彼女たちからは王女と使用人というよりも、仲の良い姉妹といった雰囲気を感じる。


「━━すみませんヴィクトールさん。それで、ええと、どこから説明したら良いものか」


「とりあえず、研究会のメンバーはこの五人ということで決まりですか?」


「はい。ここにいるのは私が本当に信頼出来ると判断した方だけです。研究会の話も他ではしていません」


彼女の身の回りには多数の人がいる。それでも、本当に信頼出来ると思うのがたったこれだけなのか。その中に僕が入っていると思うと笑える。

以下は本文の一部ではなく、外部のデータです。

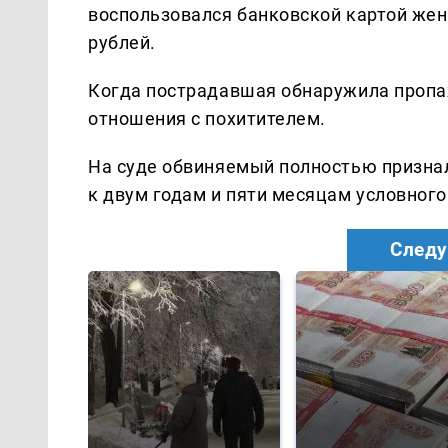
воспользовался банковской картой жен
рублей.
Когда пострадавшая обнаружила пропаж
отношения с похитителем.
На суде обвиняемый полностью признал 
к двум годам и пяти месяцам условного
Следу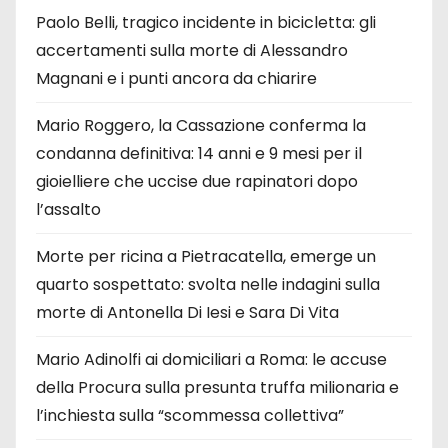
Paolo Belli, tragico incidente in bicicletta: gli
accertamenti sulla morte di Alessandro
Magnani e i punti ancora da chiarire
Mario Roggero, la Cassazione conferma la
condanna definitiva: 14 anni e 9 mesi per il
gioielliere che uccise due rapinatori dopo
l’assalto
Morte per ricina a Pietracatella, emerge un
quarto sospettato: svolta nelle indagini sulla
morte di Antonella Di Iesi e Sara Di Vita
Mario Adinolfi ai domiciliari a Roma: le accuse
della Procura sulla presunta truffa milionaria e
l’inchiesta sulla “scommessa collettiva”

「わかりました。研究会の会長はリーゼロッテさんですか?」


「いいえ。会長はイルザ姉様にお願いします」


「リゼが入学してくるまでの一年間でこっそり色々準備しておいた。まかせて」


無表情のイルザと目が合う。まったく感情が読み取れない。


「何を研究するにも場所が必要でしょ? 会員がいなくなって活動休止してる研究会とかも結構あってね。良い場所おさえといたから。他にも必要そうな資料とかも集めたよ」


年上という立場を生かして、二人はリーゼロッテよりも一年先に入学し、下準備をしていたのか。普通すぎる立ち振舞いも目立たず行動するためか。


「いつも何から何までありがとうございます」


「いいんだよ。あたしらはリゼのために生きてるんだから」


リーゼロッテのために生きているとはまた大げさな。


「これで私たちの研究会━━勇者研究会を発足する条件は満たしました。私は知りたいのです。創造神様が教えてくださらない古の女神のことを。創造神様の妹君がどうして邪神と呼ばれるようなことをしたのか。勇者様は何故、どの時代においても存在するのに正確な記録が残されていないのか。そして、当代の勇者様がどこへ消えたのか。どうか皆さん、私に力を貸してください」


「もちろん」


「リゼのためなら何なりと」


「私も勇者様の行方は気になります。微力ながら力添えを」


「僕も協力させてください。リーゼロッテさんの友達として」


僕のそばには、全ての歴史を知る女神様がいる。女神様のことを知りたいのなら本人に直接聞けば良い。それでも、当代の勇者については一切不明なのだ。


僕は何としても邪教を殲滅した勇者を探し出さなければならない。そのために、皆には動いてもらおう。


「皆さんありがとうございます!」


僕が勇者を見つける日、それまでは友達として、君の命をあらゆる敵から守るとしよう。


例えそれが、吸血鬼だとしても。